Abstract
Increasing the human capital development index of Indonesia is needed to realize the country’s dream to become a developed country in the world. Quality education is needed for that purpose, and this should start from an early age. School is a formal institution for knowledge transfer, which is very useful in building the quality of an Indonesian’s character. Since 2000, Indonesia has made enormous effort to improve the quality of education, which is measured by increased learning outcome, which is measured by mean national examination score. Indonesia has focused on three major aspects, namely, improving equity and access, enhancing quality and relevance, and strengthening management and accountability. These three aspects are translated into eight standards accreditation score. Education quality is believed to have spatial characteristics that follow the Tobler law. In general, schools close to each other, especially in one administrative area, have the same quality characteristics. The spatial characteristics need to be included in modeling the national examination score. Because of the normality assumption problem, we use a Bayesian spatial autoregressive model (BSAR) to evaluate the effect of the eight standard school qualities on learning outcomes and use
Introduction
Indonesia is one of the developing countries in Southeast Asia and has the ambition to be one of the developed countries in the world. For that purpose, human capital development is crucial. Despite the high regional diversity, the quality of education throughout the territory of Indonesia has always been a top priority. According to the Indonesian education system, the grades of school education consist of elementary, junior, and senior high school levels (OECD, 2015; Firman & Tola, 2008). Since 2000, Indonesia has made enormous efforts to improve the quality of education, which is measured by increased literacy (Tobias et al., 2014). To develop the quality of education, Indonesia has focused on three major aspects, namely, improving equity and access, enhancing quality and relevance, and strengthening management and accountability. These three aspects are translated into eight standard accreditations score, which include standard of contents (Q1), standard of process (Q2), standard of graduate competence (Q3), standard of education (Q4), standard of facilities and infrastructure (Q5), standard of management (Q6), standard of financing (Q7), and standard of assessment (Q8). Improvement of these standards is expected to improve the human capital development index, which, for schools relate to the learning outcome and can be measured by the national examination score. To map the quality of education, in 2000, the government reestablished the national examination that was once abolished.
The national examination (Ujian Nasional-UN) is an assessment learning outcome by the government, which has become the benchmark of student success in following the process of learning in school. The purpose of the UN is to know and measure students’ level of mastery of a certain subject matter nationally and the quality level of education in every province in Indonesia (Elfiza et al., 2016). The national examination score is a value generated from the national examinations held nationally at the final levels of elementary, junior, and senior high schools. The high level of diversity of the national examination score among junior high schools in Indonesia indicates that the quality of education is not the same in different parts of the country and needs to be improved. Improving the quality of education in Indonesia is a big challenge because it is a vast and diverse country that has the fourth largest population in the world, comprising 34 provinces and over 500 districts with roughly 55 million students, 3 million teachers, and 236,000 schools (MoEC, 2013).
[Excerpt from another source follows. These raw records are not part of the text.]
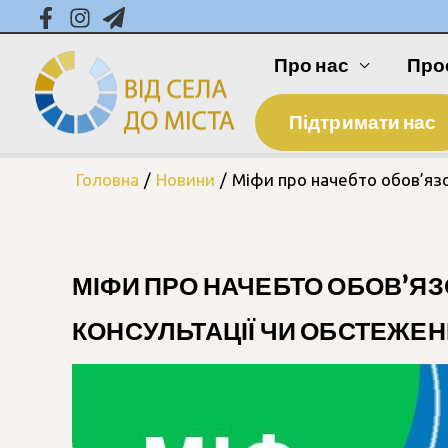
Про нас
Про
Підтримати нас
Головна
Новини
Міфи про начебто обов’язо
МІФИ ПРО НАЧЕБТО ОБОВ’ЯЗ
КОНСУЛЬТАЦІЇ ЧИ ОБСТЕЖЕН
West Java is one of the largest provinces in Indonesia with the highest number of junior high schools. However, a lot of schools still have a medium level of accreditation status. The West Java government has taken great efforts to improve the quality of education; however, these efforts need to be defined accurately. Policy makers should be more focused on the weakest indicators of education quality. Improving the quality indicators of education will increase the national examination score and the percentage of students graduating. A better understanding of the effect of school characteristics, which are measured by the eight standards of quality on learning outcomes, is important because the Ministry of Education and Culture (MoEC) may use this information to decide what policy should be taken to improve learning outcomes. As a first step toward understanding the determinants of learning outcomes in West Java and also Indonesia, this paper focuses on how the eight standards of quality in junior high school influences their academic achievement, which is measured based on the national examination score (Newhouse & Beegle, 2005) in West Java. For that purpose, we build a model that can identify which indicators are most dominant in influencing the national examination score, which represents learning outcomes.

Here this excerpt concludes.